# TASK OBJECTIVE:
The entries below contain pictures. Write out only the lines from the line with "БЫТЬ ИСПОЛЬЗОВАНА КАК ПРИЗЫВ К НЕСПЕЦИАЛИСТАМ" up to and including the line with "Alle stages", exactly, without them.

# ENTRIES PROVIDED:
+++++

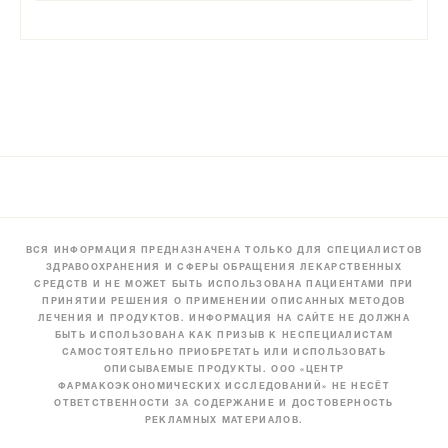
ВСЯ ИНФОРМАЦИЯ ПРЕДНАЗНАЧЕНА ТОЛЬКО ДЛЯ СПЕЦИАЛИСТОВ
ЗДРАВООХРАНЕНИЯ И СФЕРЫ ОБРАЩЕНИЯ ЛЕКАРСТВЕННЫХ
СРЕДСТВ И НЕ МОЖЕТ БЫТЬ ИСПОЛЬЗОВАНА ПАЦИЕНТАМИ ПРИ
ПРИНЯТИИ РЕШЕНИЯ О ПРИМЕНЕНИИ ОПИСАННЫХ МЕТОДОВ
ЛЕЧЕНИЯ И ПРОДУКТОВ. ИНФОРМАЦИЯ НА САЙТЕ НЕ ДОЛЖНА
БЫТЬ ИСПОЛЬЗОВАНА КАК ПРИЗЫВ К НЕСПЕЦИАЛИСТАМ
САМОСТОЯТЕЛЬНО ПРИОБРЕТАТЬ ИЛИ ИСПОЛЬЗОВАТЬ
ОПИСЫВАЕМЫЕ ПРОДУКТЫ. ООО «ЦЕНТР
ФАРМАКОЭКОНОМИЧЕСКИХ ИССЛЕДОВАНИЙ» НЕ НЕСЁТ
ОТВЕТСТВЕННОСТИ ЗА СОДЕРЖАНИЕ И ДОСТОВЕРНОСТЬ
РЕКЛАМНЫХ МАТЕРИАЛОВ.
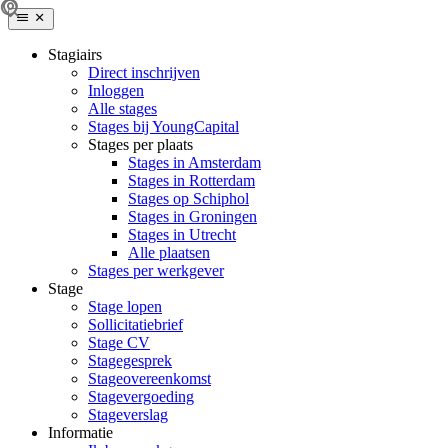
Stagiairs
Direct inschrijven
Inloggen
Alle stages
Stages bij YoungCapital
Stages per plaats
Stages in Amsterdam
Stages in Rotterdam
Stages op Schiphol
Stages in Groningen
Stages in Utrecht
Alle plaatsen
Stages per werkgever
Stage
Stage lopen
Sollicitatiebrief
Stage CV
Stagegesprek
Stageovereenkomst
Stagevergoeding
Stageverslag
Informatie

+++++

# TASK ANSWER:
БЫТЬ ИСПОЛЬЗОВАНА КАК ПРИЗЫВ К НЕСПЕЦИАЛИСТАМ
САМОСТОЯТЕЛЬНО ПРИОБРЕТАТЬ ИЛИ ИСПОЛЬЗОВАТЬ
ОПИСЫВАЕМЫЕ ПРОДУКТЫ. ООО «ЦЕНТР
ФАРМАКОЭКОНОМИЧЕСКИХ ИССЛЕДОВАНИЙ» НЕ НЕСЁТ
ОТВЕТСТВЕННОСТИ ЗА СОДЕРЖАНИЕ И ДОСТОВЕРНОСТЬ
РЕКЛАМНЫХ МАТЕРИАЛОВ.
Stagiairs
Direct inschrijven
Inloggen
Alle stages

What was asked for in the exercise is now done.